What is the make and model# of your computer/motherboard? 
Go to the manufacturers Support/Download Drivers site and type in your model # and download the driver for your Ethernet/LAN device.


----------



## JL2277 (Jul 19, 2015)

Already tried


----------



## koala (Mar 27, 2005)

spunk.funk said:


> What is your speed you are paying for from your ISP?
> 
> What is the make and model# of your computer/motherboard?


----------



## JimE (Apr 16, 2009)

JL2277 said:


> All other computers in my house get around 100 mbps wired.
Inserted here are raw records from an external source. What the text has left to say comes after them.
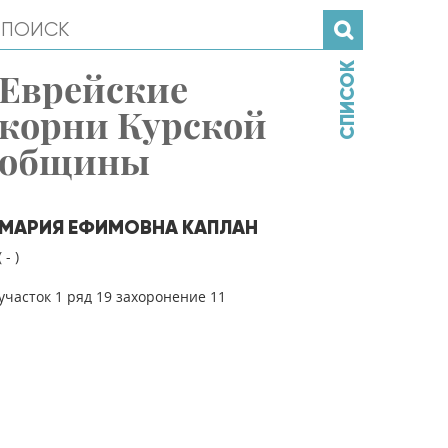
СПИСОК
Еврейские
корни Курской
общины
МАРИЯ ЕФИМОВНА КАПЛАН
( - )
участок 1 ряд 19 захоронение 11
Speedtest.net by Ookla - My Results
> 
> Also what is showing me im capped at 10 mbps


Open the properties and verify the speed and duplex settings.


----------



## JL2277 (Jul 19, 2015)

I am Paying for 110 mbps, all i know its a ASUS motherboard, very nice desktop just bought it last year. And here is the double check:


----------



## JimE (Apr 16, 2009)

Try a different switch port.


----------



## Superion (Oct 3, 2014)

If you're using a switch in a hybrid topology each port should run at 110mbps. But if you're connecting to a hub and say you had 11 computers connected to that hub then each computer shares that connection limiting each connection to 10mbps.


----------



## koala (Mar 27, 2005)

Try changing the value from '100 Mbps Full Duplex' to 'Auto-Negotiation', then restart your router. It might take a few minutes to reconnect.


----------



## JL2277 (Jul 19, 2015)

Still Not working...........


----------



## koala (Mar 27, 2005)

As you've already tried updating your drivers and our suggestions haven't worked, would you like me to move this thread over to the Networking forum so they can take a look?


----------



## JimE (Apr 16, 2009)

So you've tried setting it to "AUTO" and a different switch port?

What brand/model of router/switch is it connected to?


----------